[Stored dataset items]
------------------------
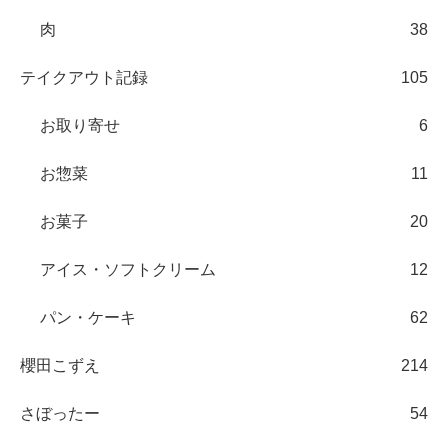
肉
38
テイクアウト記録
105
お取り寄せ
6
お惣菜
11
お菓子
20
アイス・ソフトクリーム
12
パン・ケーキ
62
櫻田こずえ
214
さぼったー
54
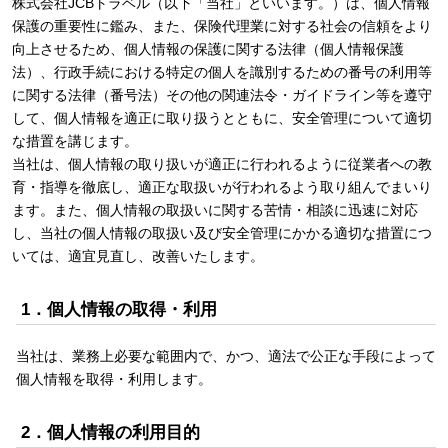
株式会社JCBトラベル（以下「当社」といいます。）は、個人情報
保護の重要性に鑑み、また、保険代理業に対する社会の信頼をより
向上させるため、個人情報の保護に関する法律（個人情報保護
法）、行政手続における特定の個人を識別するための番号の利用等
に関する法律（番号法）その他の関連法令・ガイドライン等を遵守
して、個人情報を適正に取り扱うとともに、安全管理について適切
な措置を講じます。
当社は、個人情報の取り扱いが適正に行われるように従業者への教
育・指導を徹底し、適正な取扱いが行われるよう取り組んでまいり
ます。また、個人情報の取扱いに関する苦情・相談に迅速に対応
し、当社の個人情報の取扱い及び安全管理にかかる適切な措置につ
いては、適宜見直し、改善いたします。
1．個人情報の取得・利用
当社は、業務上必要な範囲内で、かつ、適法で公正な手段によって
個人情報を取得・利用します。
2．個人情報の利用目的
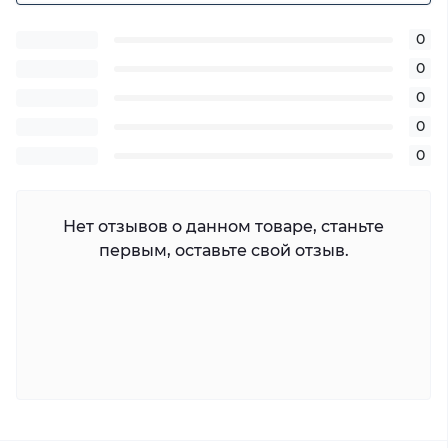
0
0
0
0
0
Нет отзывов о данном товаре, станьте
первым, оставьте свой отзыв.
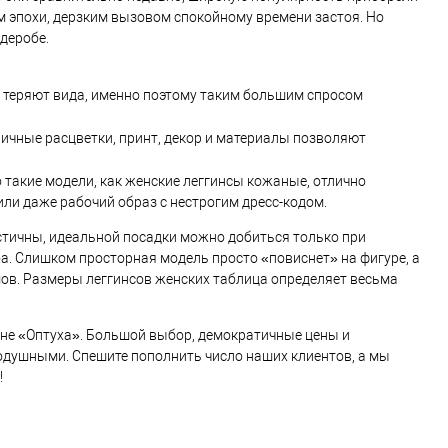
м эпохи, дерзким вызовом спокойному времени застоя. Но
деробе.
не теряют вида, именно поэтому таким большим спросом
зличные расцветки, принт, декор и материалы позволяют
о такие модели, как женские леггинсы кожаные, отлично
или даже рабочий образ с нестрогим дресс-кодом.
астичны, идеальной посадки можно добиться только при
. Слишком просторная модель просто «повиснет» на фигуре, а
ов. Размеры леггинсов женских таблица определяет весьма
ине «Оптуха». Большой выбор, демократичные цены и
нодушными. Спешите пополнить число наших клиентов, а мы
!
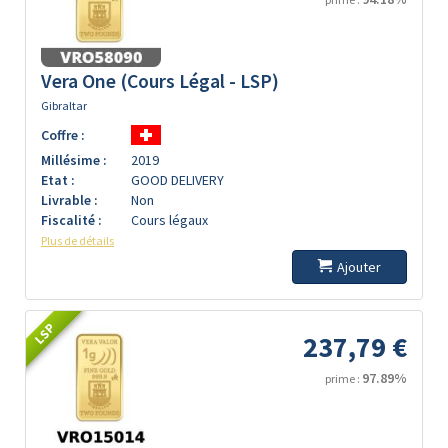
Vera One (Cours Légal - LSP)
Gibraltar
Coffre :
Millésime :
2019
Etat :
GOOD DELIVERY
Livrable :
Non
Fiscalité :
Cours légaux
Plus de détails
Ajouter
LSP
237,79 €
97.89%
prime :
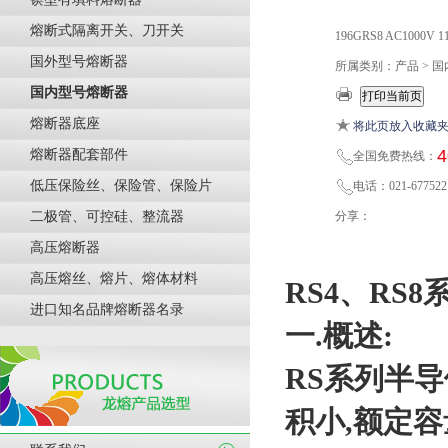
熔断式隔离开关、刀开关
196GRS8 AC1000
国外型号熔断器
所属类别：产品 > 
国内型号熔断器
熔断器底座
将此页放入收藏
4
熔断器配套部件
全国免费热线：
低压保险丝、保险管、保险片
电话：021-677522
二极管、可控硅、整流器
分享：
高压熔断器
高压熔丝、熔片、熔体材料
RS
4、RS8
进口知名品牌熔断器名录
一.概述:
RS系列半导
积小,额定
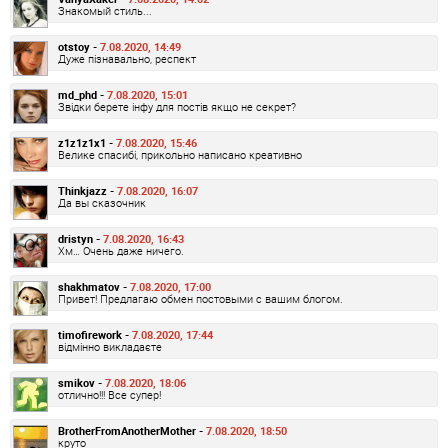
Знакомый стиль...
otstoy -
7.08.2020, 14:49
Дуже пізнавально, респект
md_phd -
7.08.2020, 15:01
Звідки берете інфу для постів якщо не секрет?
z1z1z1x1 -
7.08.2020, 15:46
Велике спасибі, прикольно написано креативно
Thinkjazz -
7.08.2020, 16:07
Да вы сказочник
dristyn -
7.08.2020, 16:43
Хм… Очень даже ничего.
shakhmatov -
7.08.2020, 17:00
Привет! Предлагаю обмен постовыми с вашим блогом.
timofirework -
7.08.2020, 17:44
відмінно викладаєте
smikov -
7.08.2020, 18:06
отлично!!! Все супер!
BrotherFromAnotherMother -
7.08.2020, 18:50
круто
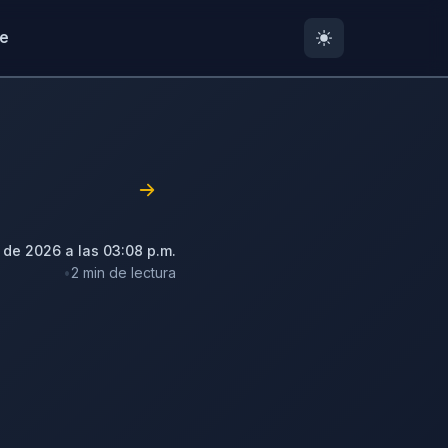
te
 de 2026 a las 03:08 p.m.
2 min de lectura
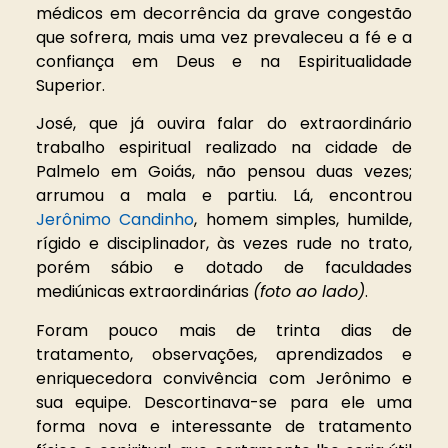
médicos em decorrência da grave congestão
que sofrera, mais uma vez prevaleceu a fé e a
confiança em Deus e na Espiritualidade
Superior.
José, que já ouvira falar do extraordinário
trabalho espiritual realizado na cidade de
Palmelo em Goiás, não pensou duas vezes;
arrumou a mala e partiu. Lá, encontrou
Jerônimo Candinho
, homem simples, humilde,
rígido e disciplinador, às vezes rude no trato,
porém sábio e dotado de faculdades
mediúnicas extraordinárias
(foto ao lado)
.
Foram pouco mais de trinta dias de
tratamento, observações, aprendizados e
enriquecedora convivência com Jerônimo e
sua equipe. Descortinava-se para ele uma
forma nova e interessante de tratamento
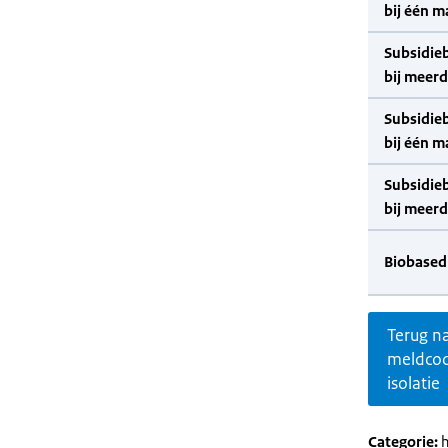
bij één m
Subsidie
bij meer
Subsidie
bij één m
Subsidie
bij meer
Biobased
Terug n
meldco
isolatie
Categorie:
h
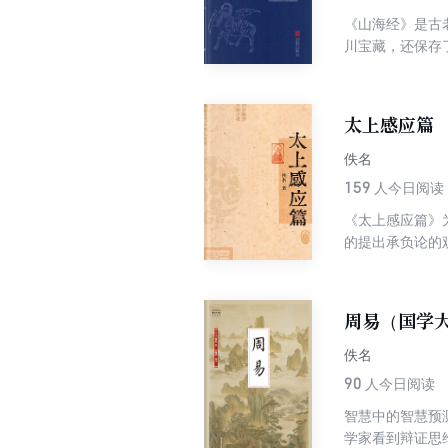
《山海经》是古
川宝藏，还保存
卫生学等多个领
太上感应篇
佚名
159
人今日阅读
《太上感应篇》
的提出承负论的
家，必有余殃。
周易（国学
佚名
90
人今日阅读
智慧中的智慧预
学家看到辩证思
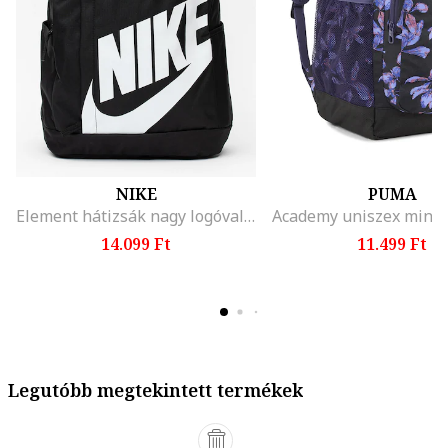
NIKE
PUMA
Element hátizsák nagy logóval - 21 l, Fehér/Fekete
14.099 Ft
11.499 Ft
Legutóbb megtekintett termékek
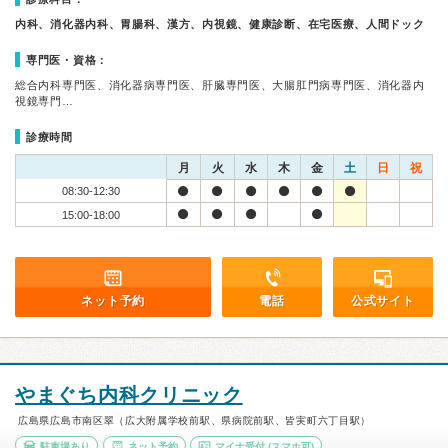
内科、消化器内科、胃腸科、漢方、内視鏡、健康診断、在宅医療、人間ドック
専門医・資格：
総合内科専門医、消化器病専門医、肝臓専門医、大腸肛門病専門医、消化器内
視鏡専門…
診療時間
月
火
水
木
金
土
日
祝
08:30-12:30
15:00-18:00
ネット予約
電話
公式サイト
やまぐち内科クリニック
広島県広島市南区翠（広大附属学校前駅、県病院前駅、皆実町六丁目駅）
駐車場あり
ネット予約
マイナ受付
(スマホ可)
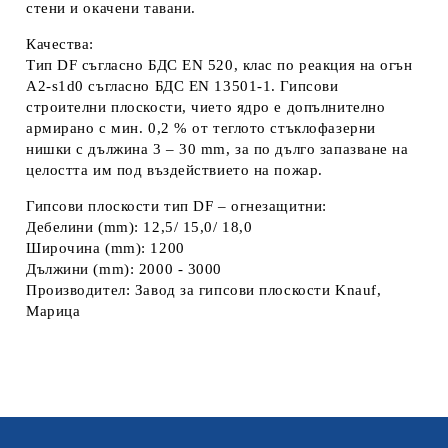
стени и окачени тавани.
Качества:
Тип DF съгласно БДС EN 520, клас по реакция на огън
A2-s1d0 съгласно БДС EN 13501-1. Гипсови
строителни плоскости, чието ядро е допълнително
армирано с мин. 0,2 % от теглото стъклофазерни
нишки с дължина 3 – 30 mm, за по дълго запазване на
целостта им под въздействието на пожар.
Гипсови плоскости тип DF – огнезащитни:
Дебелини (mm): 12,5/ 15,0/ 18,0
Широчина (mm): 1200
Дължини (mm): 2000 - 3000
Производител: Завод за гипсови плоскости Knauf,
Марица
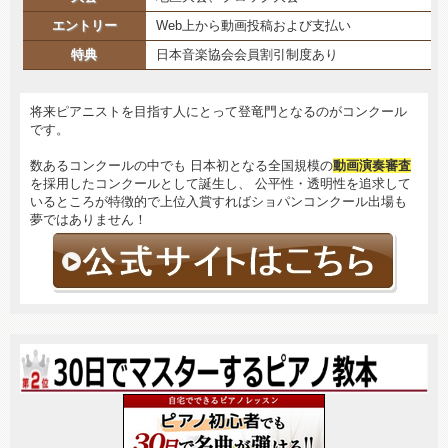
エントリー
Web上から動画投稿および支払い
特典
日本音楽協会会員割引制度あり
将来ピアニストを目指す人にとって登竜門となるのがコンクール
です。
数あるコンクールの中でも 日本初となる全国規模の
動画演奏審査
を採用したコンクールとして誕生し、 公平性・透明性を追求して
いるところが特徴的で上位入賞すればショパンコンクール出場も
夢ではありません！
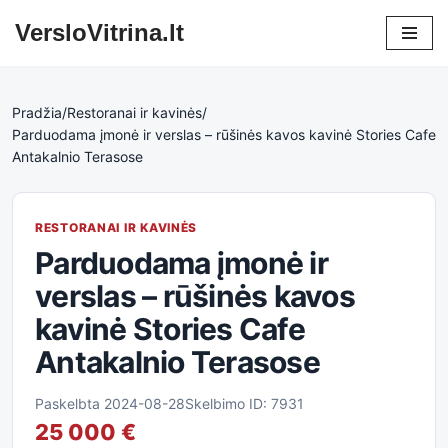
VersloVitrina.lt
Skip
to
content
Pradžia
/
Restoranai ir kavinės
/
Parduodama įmonė ir verslas – rūšinės kavos kavinė Stories Cafe
Antakalnio Terasose
RESTORANAI IR KAVINĖS
Parduodama įmonė ir
verslas – rūšinės kavos
kavinė Stories Cafe
Antakalnio Terasose
Paskelbta 2024-08-28
Skelbimo ID: 7931
25 000 €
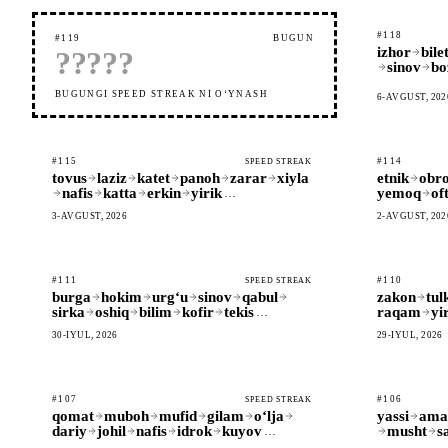
#118
#119
BUGUN
izhor
bile
?
?
?
?
?
sinov
bo
BUGUNGI SPEED STREAK NI OʻYNASH
6-AVGUST, 202
#115
#114
SPEED STREAK
tovus
laziz
katet
panoh
zarar
xiyla
etnik
obro
nafis
katta
erkin
yirik
yemoq
of
…
3-AVGUST, 2026
2-AVGUST, 202
#111
#110
SPEED STREAK
burga
hokim
urgʻu
sinov
qabul
zakon
tul
sirka
oshiq
bilim
kofir
tekis
raqam
yi
…
30-IYUL, 2026
29-IYUL, 2026
#107
#106
SPEED STREAK
qomat
muboh
mufid
gilam
oʻlja
yassi
ama
dariy
johil
nafis
idrok
kuyov
musht
s
…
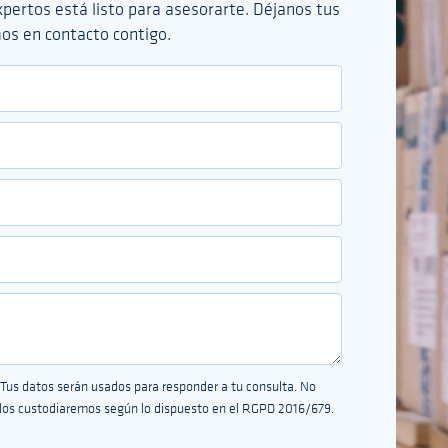
pertos está listo para asesorarte. Déjanos tus
os en contacto contigo.
us datos serán usados para responder a tu consulta. No
y los custodiaremos según lo dispuesto en el RGPD 2016/679.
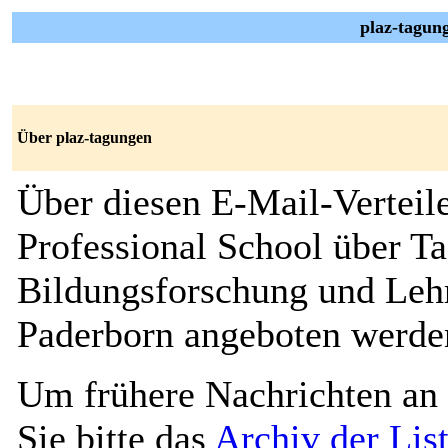
plaz-tagun
Über plaz-tagungen
Über diesen E-Mail-Verteil
Professional School über T
Bildungsforschung und Lehr
Paderborn angeboten werde
Um frühere Nachrichten an 
Sie bitte das
Archiv der Lis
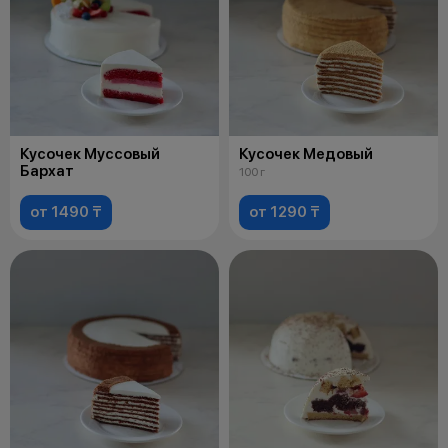
Кусочек Муссовый
Кусочек Медовый
Бархат
100 г
от 1490 ₸
от 1290 ₸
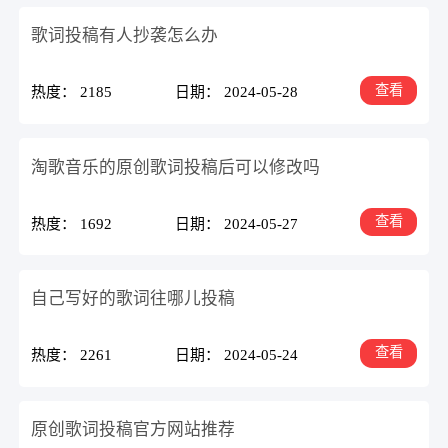
歌词投稿有人抄袭怎么办
查看
热度： 2185
日期： 2024-05-28
淘歌音乐的原创歌词投稿后可以修改吗
查看
热度： 1692
日期： 2024-05-27
自己写好的歌词往哪儿投稿
查看
热度： 2261
日期： 2024-05-24
原创歌词投稿官方网站推荐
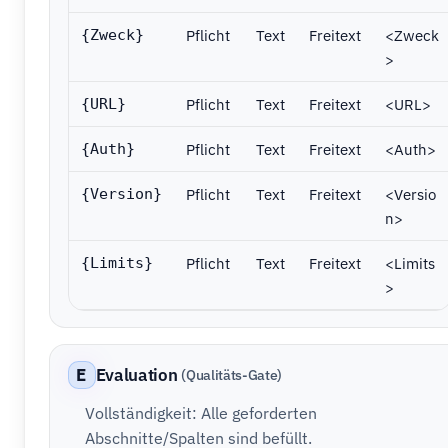
Pflicht
Text
Freitext
<Zweck
{Zweck}
>
Pflicht
Text
Freitext
<URL>
{URL}
Pflicht
Text
Freitext
<Auth>
{Auth}
Pflicht
Text
Freitext
<Versio
{Version}
n>
Pflicht
Text
Freitext
<Limits
{Limits}
>
E
Evaluation
(Qualitäts-Gate)
Vollständigkeit: Alle geforderten
Abschnitte/Spalten sind befüllt.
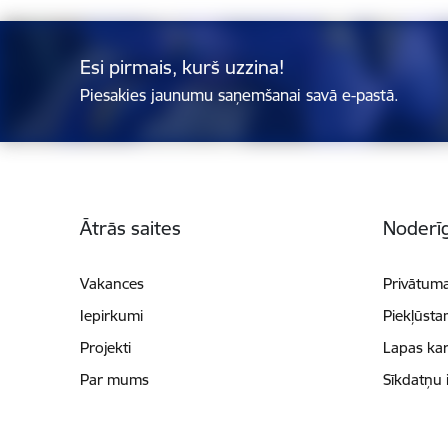
Esi pirmais, kurš uzzina!
Piesakies jaunumu saņemšanai savā e-pastā.
Kājene
Ātrās saites
Noderīg
Vakances
Privātuma
Iepirkumi
Piekļūsta
Projekti
Lapas kar
Par mums
Sīkdatņu 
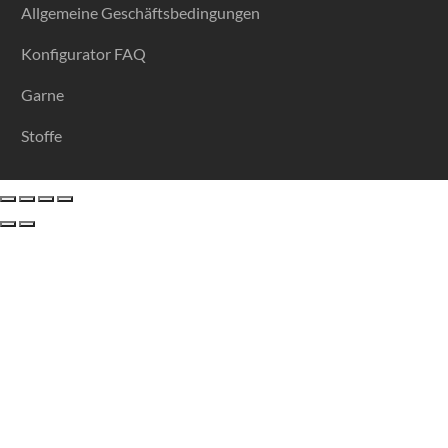
Allgemeine Geschäftsbedingungen
Konfigurator FAQ
Garne
Stoffe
------------------------
| REQUIRED ACTION |
Which lines above contain the word "даже"? List them.

| RESPONSE |
или даже рабочий образ с нестрогим дресс-кодом.
Хм… Очень даже ничего.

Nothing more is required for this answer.